My only rationale for having a lot of recording capacity is because I travel on business, sometimes for weeks at a time. I never watch any of my regular shows while I'm traveling because hotel TVs are usually old 25" 4:3 CRTs in standard definition (i.e., they're crap). I may have two or three weeks' worth of shows backlogged when I return home. I actually look forward to a period when shows go into reruns because it gives me a chance to get caught up. I'll never run out of things to watch because I've got a 20+ TB unRAID server that's about 80% full of ripped Blu-Ray movies and DVDs and other miscellaneous torrent downloads of TV shows.

I can definitely understand why people with small kids would keep a lot of shows. My kids are all grown up and I just became a grandfather a couple of months ago so my kids were never really exposed to Tivos all that much. However, when they were both young they'd play the crap out of every Disney movie I had on VHS as well as a few other favorites. Keeping a library of kid's shows on a Tivo is a great idea because it's something they can easily grasp and understand how to use. One huge caveat is that if the drive dies the whining will be endless.

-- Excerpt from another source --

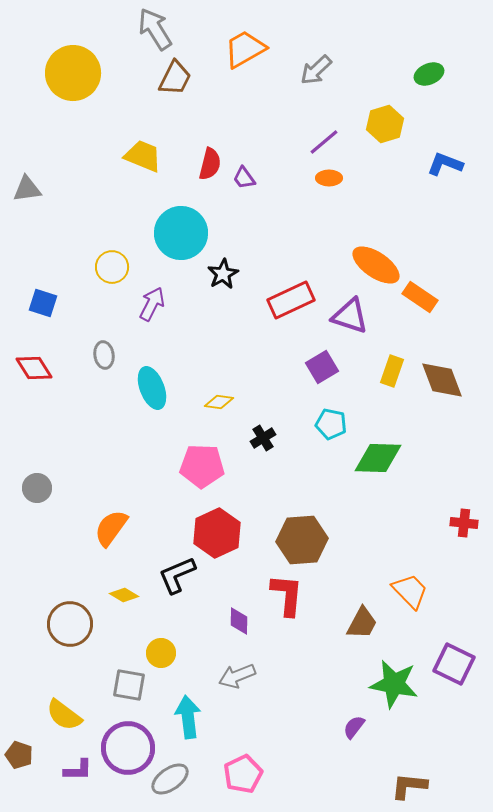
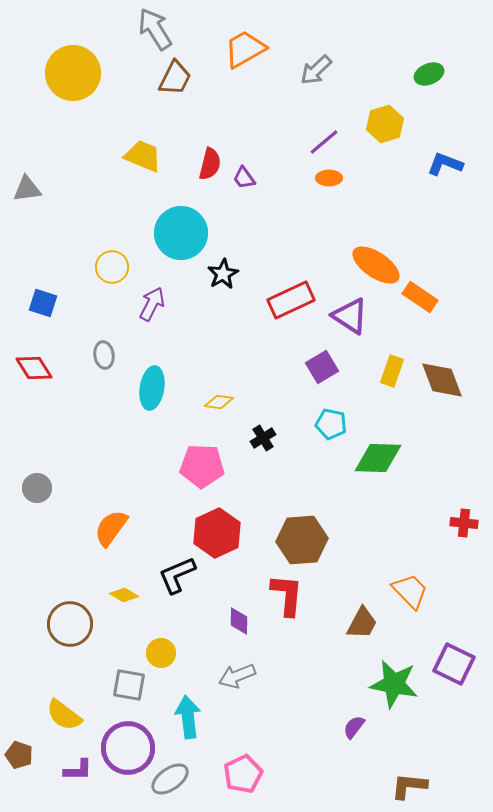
purple triangle at (350, 316): rotated 15 degrees clockwise
cyan ellipse at (152, 388): rotated 30 degrees clockwise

I'd keep a backup of whatever shows they watch on a regular basis so you can restore them if a Tivo catastrophe occurs.


----------



## Johncv (Jun 11, 2002)

innocentfreak said:


> Depends on how many people and how many shows you record and if you have kids since you then tend to save shows they watch over and over.
> 
> Also unless your family/household sits down and watches every show together you are always going to have shows at least one person who wants to watch that they haven't seen. This eats away at your space very quickly.

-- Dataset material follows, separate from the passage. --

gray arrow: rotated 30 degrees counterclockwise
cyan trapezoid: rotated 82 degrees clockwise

Shows you watch over and over you buy on a DVD. The TiVo is NOT a storage device.


----------



## Johncv (Jun 11, 2002)

Joe01880 said:


> Verizon has a history of planning and not implementing. The word "eventually" could mean "never" in the Verizon dictionary and would most definently mean "when and if they get around to it"; An example is FiOS 1.9 software update which started roughly a year ago and is still not fully deployed.
> It all sounds nice but believe it when you see it from Verizon.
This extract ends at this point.